Because the dam is nearly 100 years old, Hickman said the only repairs options recommended by inspectors to make the gate minimally operational are too dangerous for dam operators.

“We’ve already seen one of these gates [at Lake Dunlap] fail without warning on sunny day conditions when they were not in operation, and at that time we made the policy decision that for safety reasons we would not be sending operators out on the gate,” Hickman said. “We can’t come up with a way to try to perform these repairs that doesn’t require that at some point.”

Hickman said the spill gate failure at Lake Gonzales is not considered catastrophic like the collapse of the system at Lake Dunlap in May, but the GBRA is being cautious.

“… At that point you’re into a full-scale replacement of the gate, that’s where we keep landing,” Hickman said. “With all of those factors considered, our recommendation is to continue to pursue a funding mechanism that allows us to truly replace the gate at Gonzales and not take the safety risk and attempt these temporary repairs.

A GBRA representative told the board of trustees addressed questions related to funding, stating there are no “funding mechanisms” for Lake Gonzales or Lake Wood: the populations are too small to create taxing districts and the official said there are no state or federal relief funding currently available.

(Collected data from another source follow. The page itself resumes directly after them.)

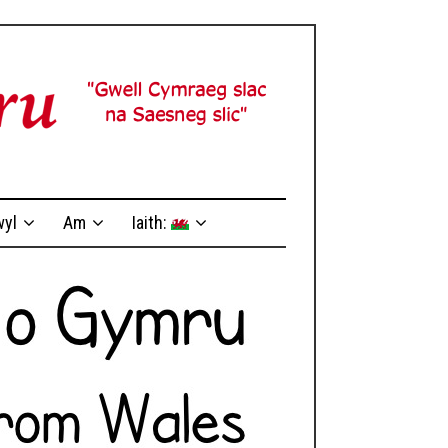
yl
Am
Iaith: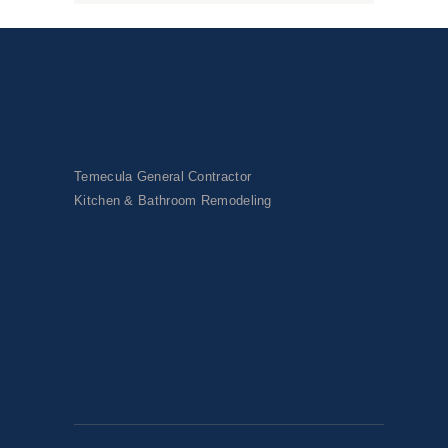
Temecula General Contractor
Kitchen & Bathroom Remodeling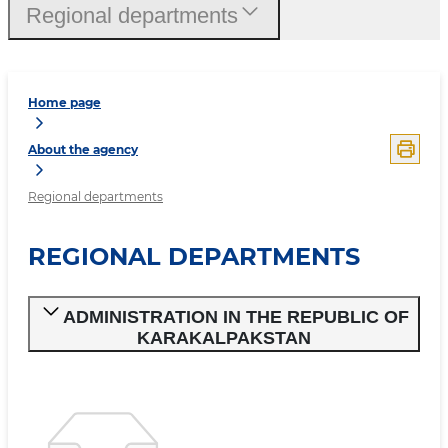
Regional departments
Home page
About the agency
Regional departments
REGIONAL DEPARTMENTS
ADMINISTRATION IN THE REPUBLIC OF
KARAKALPAKSTAN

There was hope that federal relief could be available with the passage of the Bipartisan Infrastructure Investment and Jobs Act by federal legislators on August 10, but according to the language in the bill, grants for dam repairs on Lake Gonzalez would be granted if the lake is used as a means for surface transport of goods.

The Lake Gonzales briefing ended without any suggestion of fixes to the current situation outside of exploring funding options.

Residents around Lake Gonzales, including one plucky Youtuber named Five, are chronicling the drain of the lake and the subsequent consequences including the death of the lake wildlife.


GBRA Environmental Science staff, Canyon Lake Gorge staff, Texas Parks & Wildlife and US Fish & Wildlife worked together on Aug. 6 in an effort to save local wildlife including more than 2,000 freshwater mussels.

Courts have sided with the GBRA against property owners in legal battles related to other dam failures over the last two years.